Submitted by Terry Twigg.
Some weeks ago I wrote of my front-yard battle with a thicket of forsythia, or as I call it, The Beast. I had stripped off every single branch and cut the main stems as far down as my loppers could manage–generally, the 1” diameter mark. Everything larger had to wait until I could borrow my brother’s reciprocating saw. In the five weeks until that happened, every single stem resprouted, with three or four feet of new growth. I’m not exaggerating; the bittersweet vines intertwined with it grew even longer. I attacked it again last week. There were a half dozen original shrubs, identifiable because they had the thickest stems. A few could be dug out, but most I just cut off below ground level. And then I grubbed out probably thirty progeny, with slightly thinner main stems and roots. I’ve tried to smother it all with a thick layer of cardboard (thank you to Hall’s Power Equipment for the big cartons) and an even thicker layer of mulch. Now, fingers crossed to see who wins. Who’s laying odds on The Beast?
As I worked I wondered how forsythia reached my little Connecticut town, along with so many other aliens. It’s named for William Forsyth, a Scot who became the Head Royal Gardener and a founder of the Royal Horticultural Society. He didn’t discover it in its native China, but he did send hordes of plant explorers fanning out across the globe to bring back species previously unknown to the West, with mixed results. The Age of Enlightenment valued the use of reason, scientific method, and what it imagined would be the resultant progress. A healthy dose of cautious humility might have been a useful fourth precept; along with many commercially important and/or beautiful plants came too many scourges. Explorers brought back coffee, tea, pomegranates and rubber; they also gave us bittersweet, barberry, Oriental wisteria, and of course forsythia.

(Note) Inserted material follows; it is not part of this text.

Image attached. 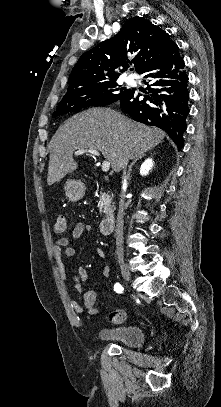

Wealthy collectors subsidized ventures so they could be the first to show off new treasures. That’s why California redwoods tower in English estates, and the newest, lushest roses in Europe were grown in the gardens of Napoleon’s Empress Josephine. Her treasured specimens descended from roses discovered in central Asia, brought back to Europe by Crusaders, then crossed with some North American varieties, like the Pasture Rose, Rosa Carolina. In the plant world, globalization is nothing new.
The military joined in the hunt, too. The British Navy, most powerful in the world at the time, listened with great interest to reports of a very tall, very straight pine discovered during Captain Cook’s second voyage to the South Pacific. To the navy’s disappointment, the Norfolk Island pines (not a true pine, by the way) proved to be too brittle to use as masts.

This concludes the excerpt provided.